== Segment start ==
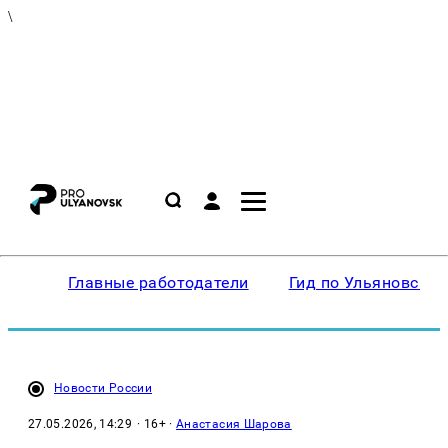
\
Главные работодатели
Гид по Ульяновску
Новости России
27.05.2026, 14:29
· 16+ ·
Анастасия Шарова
== Segment end ==
◆ **What this task involves**: The lines from the one containing "Главные работодатели" through the final line of the entries above are to be printed exactly, with nothing added.

◆ **Solution to the problem**:
Главные работодатели
Гид по Ульяновску
Новости России
27.05.2026, 14:29
· 16+ ·
Анастасия Шарова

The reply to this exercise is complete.